Honesty: Integrity, Sincerity, Openness Surrender: Yield, Submit, Concede, Grant Acceptance: Respect for, Endurance, Yes, Welcome, Belief In, Trust In, Faith In, Willingness
For three years, maybe even longer, I disillusioned myself that I was being honest with myself and my then husband. Yes, I was honest in admitting my behavior and actions were out of control when I was using. But never was I honest about the problem; Lissi! Not until I was literally being forced into rehab rather than jail did I start to consider being honest about myself. Yes, I said only considering being honest, and that began recently when I surrendered to Narcotics Anonymous. I had never surrendered to something “better”. Not until I began working the first step did I become completely honest with myself and sponsor.

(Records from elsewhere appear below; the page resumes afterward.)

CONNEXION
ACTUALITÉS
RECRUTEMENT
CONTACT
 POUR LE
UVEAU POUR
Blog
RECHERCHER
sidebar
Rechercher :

Being honest has allowed what really doesn’t matter to go away, and what it means to be free from fear in order to allow what I really want to start to appear and begin to grow in my life. A life without chaos! Is my life perfect? No, absolutely not. But today it is no longer chaotic. Today I allow myself to grow and learn how to be a better person with the help of others.

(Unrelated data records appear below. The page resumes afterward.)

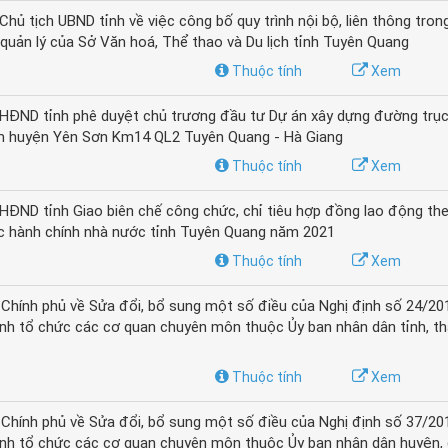
 tịch UBND tỉnh về việc công bố quy trình nội bộ, liên thông trong
quản lý của Sở Văn hoá, Thể thao và Du lịch tỉnh Tuyên Quang
Thuộc tính
Xem
HĐND tỉnh phê duyệt chủ trương đầu tư Dự án xây dựng đường trục
tâm huyện Yên Sơn Km14 QL2 Tuyên Quang - Hà Giang
Thuộc tính
Xem
ĐND tỉnh Giao biên chế công chức, chỉ tiêu hợp đồng lao động th
c hành chính nhà nước tỉnh Tuyên Quang năm 2021
Thuộc tính
Xem
Chính phủ về Sửa đổi, bổ sung một số điều của Nghị định số 24/2
nh tổ chức các cơ quan chuyên môn thuộc Ủy ban nhân dân tỉnh, t
Thuộc tính
Xem
Chính phủ về Sửa đổi, bổ sung một số điều của Nghị định số 37/2
nh tổ chức các cơ quan chuyên môn thuộc Ủy ban nhân dân huyện, q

The ability to finally truly surrender the fight within myself is an amazingly freeing action. It has allowed me the ability to grant myself a life with peace and happiness. The ability to be the person I always wanted to be during my active addiction. The person I disillusioned myself into thinking I still was.
Acceptance has allowed me to welcome myself back more every day. Yes, there is still wreckage to work through. And, that itself is a blessing to be able to do today. Today I choose to be present and live in the solution. And it is a marvelous place to live. I am immensely full of gratitude to be where I am and have amazing loving people in my life.